Your answer must be an exact copy of the data, without any pictures.

**Data under study:**

• • • • •

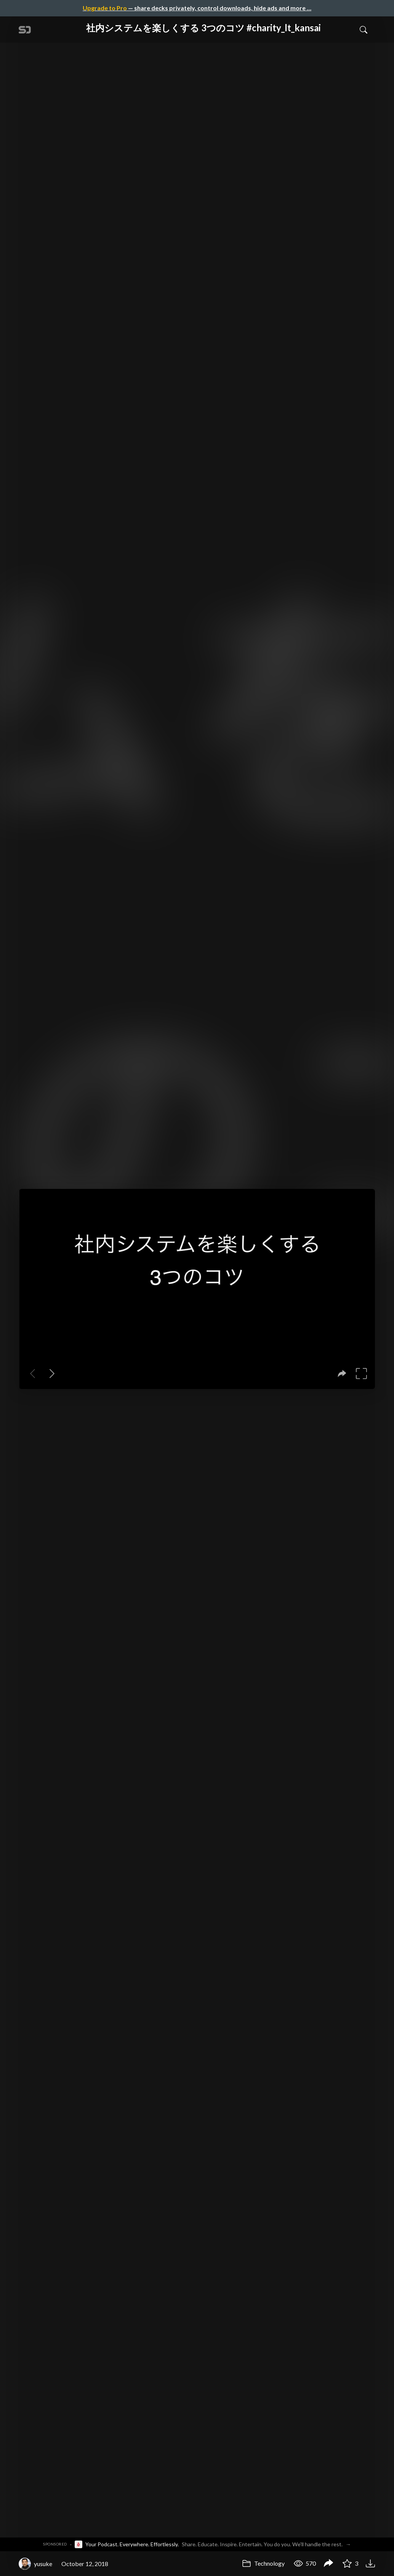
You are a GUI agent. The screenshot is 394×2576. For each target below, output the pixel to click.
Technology (263, 2563)
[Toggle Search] (363, 29)
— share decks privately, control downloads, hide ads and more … (197, 7)
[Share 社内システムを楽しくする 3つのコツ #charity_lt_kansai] (328, 2563)
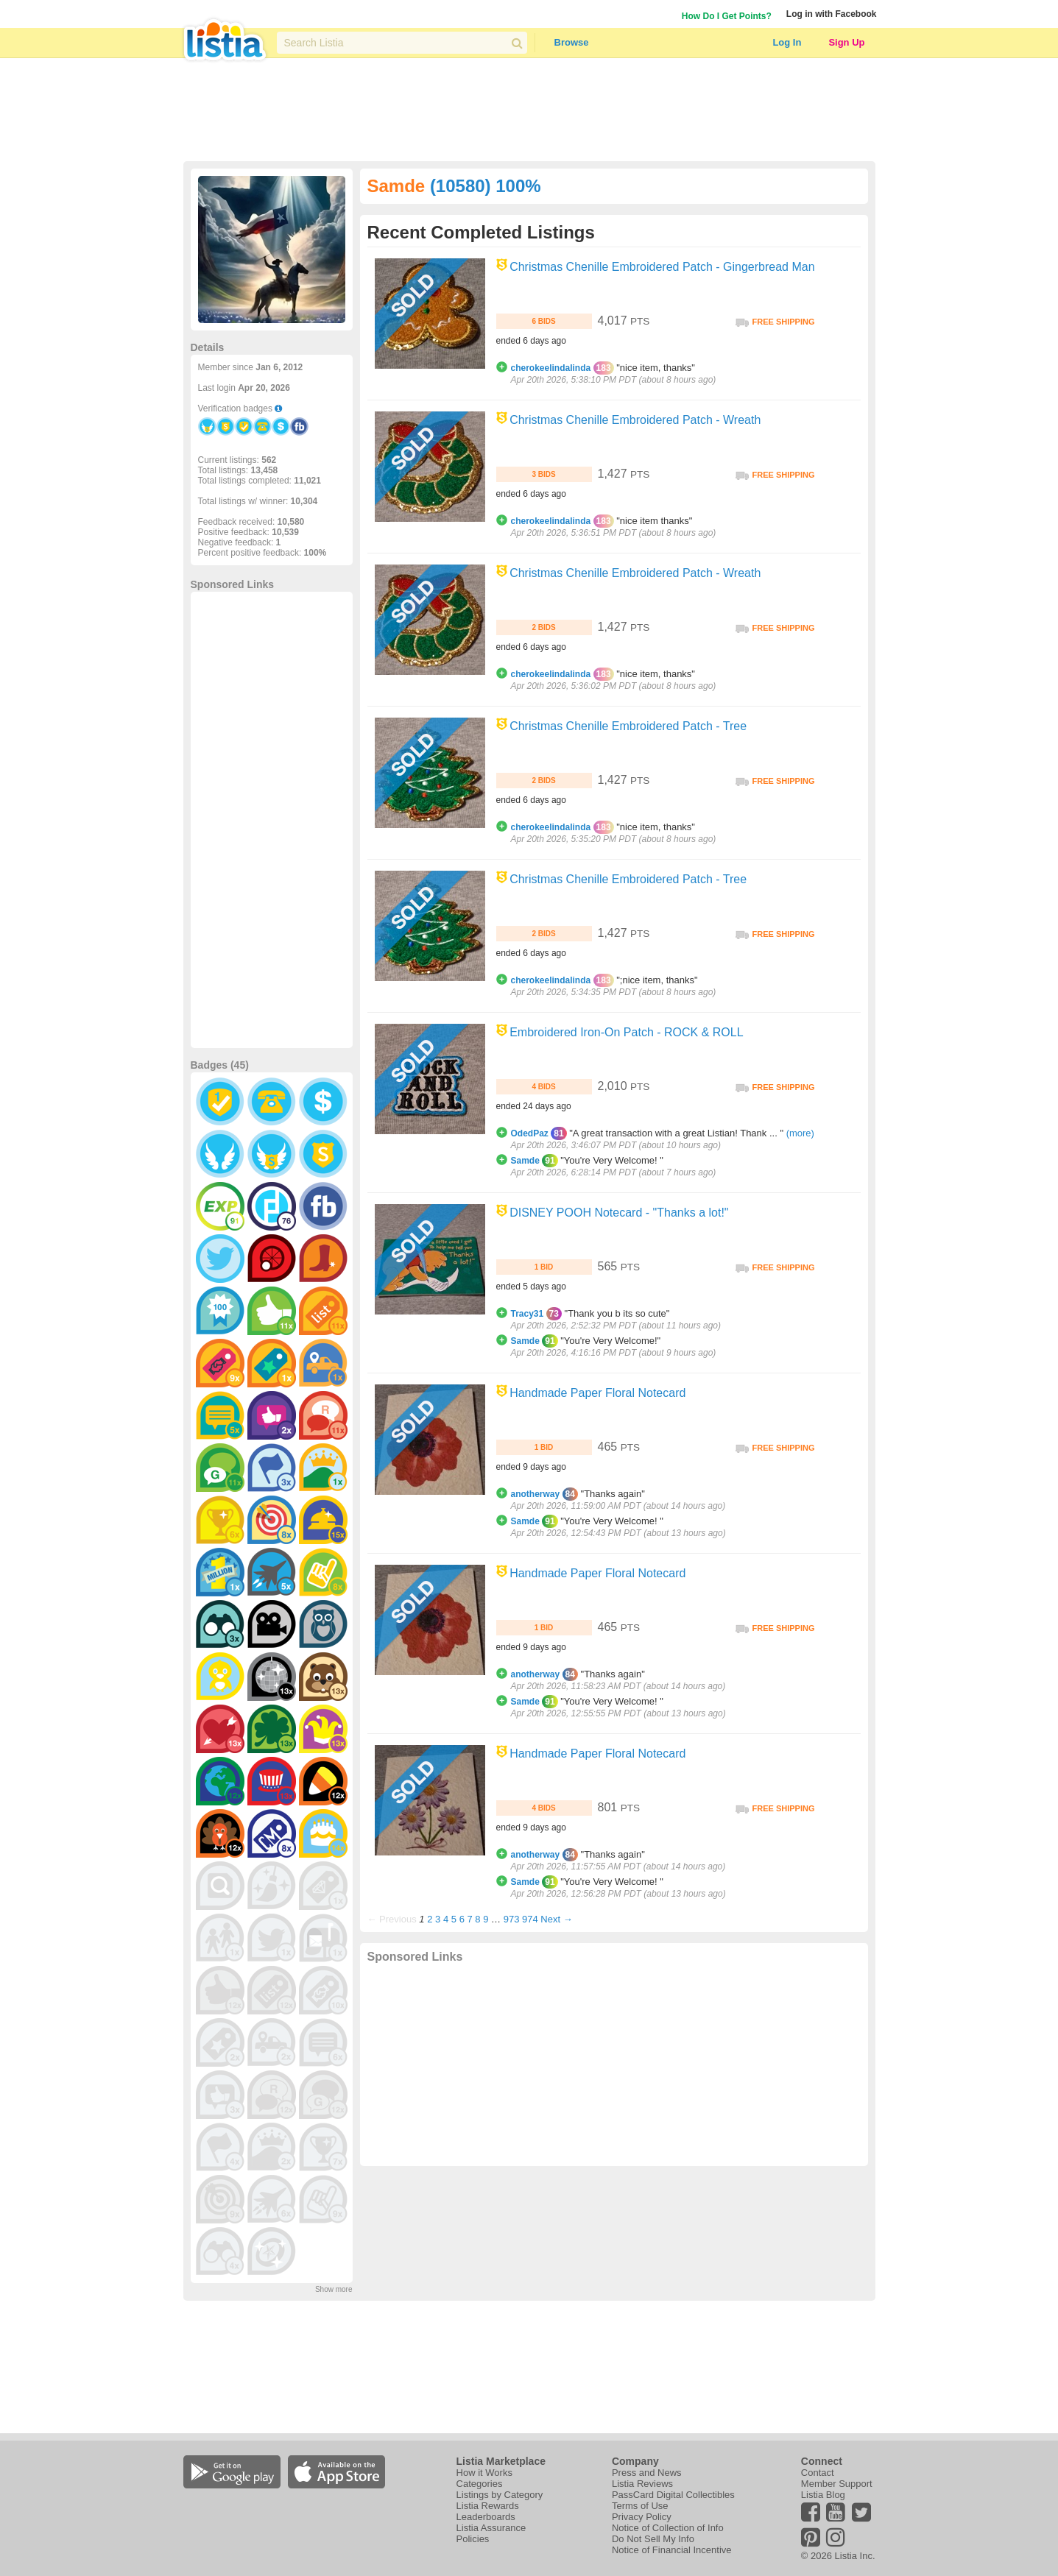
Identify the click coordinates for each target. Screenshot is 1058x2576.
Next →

• • • • •

**Answer to this exercise:**
You are a GUI agent. The screenshot is 394×2576. For each target below, output the pixel to click.
Technology (263, 2563)
[Toggle Search] (363, 29)
— share decks privately, control downloads, hide ads and more … (197, 7)
[Share 社内システムを楽しくする 3つのコツ #charity_lt_kansai] (328, 2563)
Identify the click coordinates for each target. Screenshot is 1058x2576.
Next →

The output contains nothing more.